In late October, it was announced Allen had broken his foot -- a tough injury for any player to recover from (see Pe'Shon Howard), but an especially tough injury for a Maryland team that had nearly no depth at the point guard position. Allen missed the first dozen games, including close losses against UConn, Oregon State, George Washington and Boston, returning in late December.
Allen ended up averaging 13.4 points and 3.0 assists per game as a sophomore, ranking second and first on the team in those respective categories. His field goal percentage rose nearly 20 percent, his three-point percentage sky-rocketed (up from 31.2% to 38.0%), his free throw percentage ticked up slightly (a 6% increase) and he even turned the ball over less while playing nearly eight more minutes per game.
The advanced statistics show Allen's marked improvement as well. His offensive rating rose from 96.8 to 111.8, all of his shooting numbers rose and he recorded an assist on more than one out of every five baskets while he was on the floor. His biggest improvement, however, came in his turnover rate -- the percentage of Allen's possessions (possessions ending in Allen making a shot, missing a shot that is not rebounded by the offense or a turnover) that resulted in a turnover. Allen's turnover rate was 23.8% his freshman year, but fell to 14.8% this past season.
Everyone saw that Allen improved from his freshman year to his sophomore campaign -- he was more capable of taking over games, and was Maryland's second most dangerous scorer when he was healthy. But the stats paint an even friendlier picture, as we see a guard whose shooting and ball-handling are improving rapidly.
A career-high 32 points against Florida State on February 8, avenging the Terrapins' blowout loss to the Seminoles less than a month before.
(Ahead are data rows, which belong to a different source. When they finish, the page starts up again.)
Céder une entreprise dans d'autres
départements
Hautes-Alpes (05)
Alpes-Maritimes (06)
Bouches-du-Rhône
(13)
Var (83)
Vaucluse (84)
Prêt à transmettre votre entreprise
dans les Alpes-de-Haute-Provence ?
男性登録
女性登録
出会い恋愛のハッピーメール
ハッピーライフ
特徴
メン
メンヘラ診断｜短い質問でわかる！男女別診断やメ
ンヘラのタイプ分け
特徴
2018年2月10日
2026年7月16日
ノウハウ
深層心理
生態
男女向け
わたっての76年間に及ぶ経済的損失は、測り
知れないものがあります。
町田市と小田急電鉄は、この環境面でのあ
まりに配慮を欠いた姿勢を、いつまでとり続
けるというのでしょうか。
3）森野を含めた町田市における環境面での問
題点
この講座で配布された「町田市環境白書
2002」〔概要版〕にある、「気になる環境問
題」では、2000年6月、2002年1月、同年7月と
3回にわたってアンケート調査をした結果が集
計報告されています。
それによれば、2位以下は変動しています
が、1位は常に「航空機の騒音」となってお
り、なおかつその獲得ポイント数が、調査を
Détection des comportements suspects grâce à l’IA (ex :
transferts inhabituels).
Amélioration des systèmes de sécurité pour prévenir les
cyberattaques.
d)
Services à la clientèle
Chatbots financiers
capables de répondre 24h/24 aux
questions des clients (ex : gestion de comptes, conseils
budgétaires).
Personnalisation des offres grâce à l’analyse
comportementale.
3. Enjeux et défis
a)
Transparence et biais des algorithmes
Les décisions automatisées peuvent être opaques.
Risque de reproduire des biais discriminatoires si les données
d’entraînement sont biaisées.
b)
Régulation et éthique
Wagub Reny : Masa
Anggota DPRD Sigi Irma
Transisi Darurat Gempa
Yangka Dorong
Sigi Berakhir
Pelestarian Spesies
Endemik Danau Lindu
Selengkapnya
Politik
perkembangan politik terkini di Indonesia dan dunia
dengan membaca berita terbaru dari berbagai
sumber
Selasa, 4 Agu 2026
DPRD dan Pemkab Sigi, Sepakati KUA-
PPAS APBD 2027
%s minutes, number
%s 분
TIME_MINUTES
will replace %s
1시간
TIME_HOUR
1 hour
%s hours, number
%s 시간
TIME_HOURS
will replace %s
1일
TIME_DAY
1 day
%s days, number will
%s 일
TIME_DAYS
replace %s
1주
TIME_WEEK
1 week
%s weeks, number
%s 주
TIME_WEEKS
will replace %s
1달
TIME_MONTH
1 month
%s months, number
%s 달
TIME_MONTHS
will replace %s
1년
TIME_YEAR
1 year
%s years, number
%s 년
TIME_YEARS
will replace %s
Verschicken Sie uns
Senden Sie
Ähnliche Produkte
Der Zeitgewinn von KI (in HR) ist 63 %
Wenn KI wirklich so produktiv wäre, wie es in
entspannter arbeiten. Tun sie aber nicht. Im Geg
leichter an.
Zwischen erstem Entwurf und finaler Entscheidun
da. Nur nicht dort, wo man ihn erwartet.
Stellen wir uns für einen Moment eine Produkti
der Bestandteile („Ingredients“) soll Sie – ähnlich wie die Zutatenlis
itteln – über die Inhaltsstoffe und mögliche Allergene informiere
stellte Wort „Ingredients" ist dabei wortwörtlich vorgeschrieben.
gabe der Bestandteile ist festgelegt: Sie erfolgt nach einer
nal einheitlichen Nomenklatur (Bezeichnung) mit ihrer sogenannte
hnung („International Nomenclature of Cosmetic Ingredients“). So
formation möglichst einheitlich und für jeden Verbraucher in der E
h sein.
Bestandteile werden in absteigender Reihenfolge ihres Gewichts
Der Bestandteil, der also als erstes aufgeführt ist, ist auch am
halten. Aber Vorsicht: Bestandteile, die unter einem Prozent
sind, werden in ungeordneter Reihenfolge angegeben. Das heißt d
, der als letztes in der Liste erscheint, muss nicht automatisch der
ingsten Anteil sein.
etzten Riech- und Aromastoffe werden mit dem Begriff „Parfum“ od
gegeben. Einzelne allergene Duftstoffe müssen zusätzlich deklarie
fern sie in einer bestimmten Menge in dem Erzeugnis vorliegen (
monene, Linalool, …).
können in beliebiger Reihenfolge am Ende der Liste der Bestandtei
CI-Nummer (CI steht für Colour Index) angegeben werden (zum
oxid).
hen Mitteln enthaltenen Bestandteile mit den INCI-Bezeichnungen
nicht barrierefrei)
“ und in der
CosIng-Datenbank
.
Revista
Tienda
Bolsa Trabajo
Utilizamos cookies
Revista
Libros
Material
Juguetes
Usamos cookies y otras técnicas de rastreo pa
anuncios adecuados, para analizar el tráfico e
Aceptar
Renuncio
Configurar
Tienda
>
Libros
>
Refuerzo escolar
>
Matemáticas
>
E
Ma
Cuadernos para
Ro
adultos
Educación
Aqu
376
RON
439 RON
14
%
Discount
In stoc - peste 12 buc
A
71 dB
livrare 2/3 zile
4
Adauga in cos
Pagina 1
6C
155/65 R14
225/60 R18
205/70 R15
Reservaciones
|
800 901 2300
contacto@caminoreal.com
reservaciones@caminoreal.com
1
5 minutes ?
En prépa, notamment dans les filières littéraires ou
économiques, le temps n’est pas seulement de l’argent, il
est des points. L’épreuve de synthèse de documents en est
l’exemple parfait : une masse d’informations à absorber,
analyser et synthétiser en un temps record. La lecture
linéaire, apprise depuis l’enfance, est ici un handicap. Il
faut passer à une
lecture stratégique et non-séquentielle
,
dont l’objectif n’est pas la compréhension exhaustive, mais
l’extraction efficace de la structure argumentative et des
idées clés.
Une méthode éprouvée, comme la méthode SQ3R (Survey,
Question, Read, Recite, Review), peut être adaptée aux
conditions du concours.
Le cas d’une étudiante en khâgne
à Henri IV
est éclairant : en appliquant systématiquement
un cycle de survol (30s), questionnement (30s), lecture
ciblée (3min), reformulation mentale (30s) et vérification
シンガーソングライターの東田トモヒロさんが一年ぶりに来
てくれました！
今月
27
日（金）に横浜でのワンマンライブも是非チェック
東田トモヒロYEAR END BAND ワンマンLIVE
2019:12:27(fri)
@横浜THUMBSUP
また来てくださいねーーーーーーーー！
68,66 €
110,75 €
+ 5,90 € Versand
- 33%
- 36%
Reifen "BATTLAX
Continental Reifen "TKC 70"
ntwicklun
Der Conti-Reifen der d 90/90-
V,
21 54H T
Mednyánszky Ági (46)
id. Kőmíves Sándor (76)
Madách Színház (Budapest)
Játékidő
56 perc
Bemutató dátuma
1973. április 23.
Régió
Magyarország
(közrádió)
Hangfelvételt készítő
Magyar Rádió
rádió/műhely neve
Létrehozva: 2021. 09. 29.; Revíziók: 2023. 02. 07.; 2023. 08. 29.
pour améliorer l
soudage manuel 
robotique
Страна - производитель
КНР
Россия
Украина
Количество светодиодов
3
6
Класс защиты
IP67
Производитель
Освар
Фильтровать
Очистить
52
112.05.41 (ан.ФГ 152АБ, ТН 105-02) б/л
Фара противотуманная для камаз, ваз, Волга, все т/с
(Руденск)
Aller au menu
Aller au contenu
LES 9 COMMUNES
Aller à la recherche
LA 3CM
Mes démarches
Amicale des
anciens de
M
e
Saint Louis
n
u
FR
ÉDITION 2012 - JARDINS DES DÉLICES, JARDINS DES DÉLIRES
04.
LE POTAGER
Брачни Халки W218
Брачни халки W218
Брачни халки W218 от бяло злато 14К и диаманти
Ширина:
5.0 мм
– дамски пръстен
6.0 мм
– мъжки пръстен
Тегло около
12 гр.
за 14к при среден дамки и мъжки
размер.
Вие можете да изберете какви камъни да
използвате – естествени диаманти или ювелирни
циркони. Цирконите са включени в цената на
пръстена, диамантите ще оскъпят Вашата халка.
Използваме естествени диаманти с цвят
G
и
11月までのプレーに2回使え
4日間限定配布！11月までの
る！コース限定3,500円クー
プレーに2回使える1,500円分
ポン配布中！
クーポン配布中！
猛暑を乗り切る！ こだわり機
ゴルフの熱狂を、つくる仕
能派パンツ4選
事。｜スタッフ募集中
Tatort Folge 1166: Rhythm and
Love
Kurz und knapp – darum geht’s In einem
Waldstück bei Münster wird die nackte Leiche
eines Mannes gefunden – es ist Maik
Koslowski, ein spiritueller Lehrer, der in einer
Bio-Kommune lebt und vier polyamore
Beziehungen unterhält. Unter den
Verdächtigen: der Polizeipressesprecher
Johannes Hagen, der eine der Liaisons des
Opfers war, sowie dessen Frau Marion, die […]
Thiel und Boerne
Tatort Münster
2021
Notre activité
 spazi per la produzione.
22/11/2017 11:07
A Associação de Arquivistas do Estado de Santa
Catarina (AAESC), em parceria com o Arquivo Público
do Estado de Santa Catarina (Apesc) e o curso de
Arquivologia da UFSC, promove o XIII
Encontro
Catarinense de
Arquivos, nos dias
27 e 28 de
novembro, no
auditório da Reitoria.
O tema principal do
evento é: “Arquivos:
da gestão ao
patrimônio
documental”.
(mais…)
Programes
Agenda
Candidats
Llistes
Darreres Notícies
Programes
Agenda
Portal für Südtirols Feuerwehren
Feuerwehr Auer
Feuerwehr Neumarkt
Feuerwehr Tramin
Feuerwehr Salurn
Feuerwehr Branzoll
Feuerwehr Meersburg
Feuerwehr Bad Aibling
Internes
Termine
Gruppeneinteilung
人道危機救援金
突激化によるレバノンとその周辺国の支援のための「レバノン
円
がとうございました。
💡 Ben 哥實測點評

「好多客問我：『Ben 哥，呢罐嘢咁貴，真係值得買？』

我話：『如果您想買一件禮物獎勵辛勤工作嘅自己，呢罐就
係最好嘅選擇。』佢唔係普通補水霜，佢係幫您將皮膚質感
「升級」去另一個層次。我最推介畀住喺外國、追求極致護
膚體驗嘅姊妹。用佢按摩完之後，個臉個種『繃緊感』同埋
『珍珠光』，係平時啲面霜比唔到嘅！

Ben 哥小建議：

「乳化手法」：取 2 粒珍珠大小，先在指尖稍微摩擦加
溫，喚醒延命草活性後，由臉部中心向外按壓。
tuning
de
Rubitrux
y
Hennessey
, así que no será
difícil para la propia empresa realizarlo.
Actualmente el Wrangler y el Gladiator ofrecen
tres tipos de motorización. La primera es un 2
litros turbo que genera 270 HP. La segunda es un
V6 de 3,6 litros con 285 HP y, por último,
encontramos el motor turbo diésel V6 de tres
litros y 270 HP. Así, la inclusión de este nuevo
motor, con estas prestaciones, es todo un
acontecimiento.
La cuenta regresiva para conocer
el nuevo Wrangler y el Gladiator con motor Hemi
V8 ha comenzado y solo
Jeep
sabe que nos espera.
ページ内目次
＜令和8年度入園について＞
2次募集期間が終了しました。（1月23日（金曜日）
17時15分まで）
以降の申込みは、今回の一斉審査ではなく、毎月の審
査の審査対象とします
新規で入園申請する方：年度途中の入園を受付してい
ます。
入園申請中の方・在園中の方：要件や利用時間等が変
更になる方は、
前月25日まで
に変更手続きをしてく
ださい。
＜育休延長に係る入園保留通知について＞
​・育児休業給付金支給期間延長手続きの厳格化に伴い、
Allen made 11 of his 15 field goal attempts, including a staggering seven of 10 three-pointers, with four rebounds, two assists and one turnover.
Besides the injury? The first Florida State game, where he missed all eight of his shots (including all six of his three-point attempts), scoring just one point.
We know one thing about Seth Allen's role next season: he will definitely be the number two point guard, behind incoming freshman Melo Trimble. That's if all goes according to plan -- Turgeon is planning on starting Trimble, but freshmen are inherently an unknown quantity, and it would certainly not be shocking to see Allen start at the position early in the year.
That being said, let's assume the plan works and Trimble does start at the point. Does Allen then start at the two, moving Dez Wells to the three and forcing a smaller lineup? It's certainly an interesting question, as Maryland has potential starters at the three and four in Jake Layman and Evan Smotrycz (while Damonte Dodd, who we hear made big strides towards the end of the year, and Michal Cekovsky will likely compete for the center job with Charles Mitchell coming off the bench). It may just be a matchup scenario, with Maryland picking between bigger (Wells/Layman/Smotrycz) and smaller (Allen/Wells/Layman) lineups throughout the season depending on the opponent, but it will certainly be one of the more interesting storylines next season. One thing's for sure, however -- the more Maryland gets Allen on the floor and puts the ball in his hands, the better.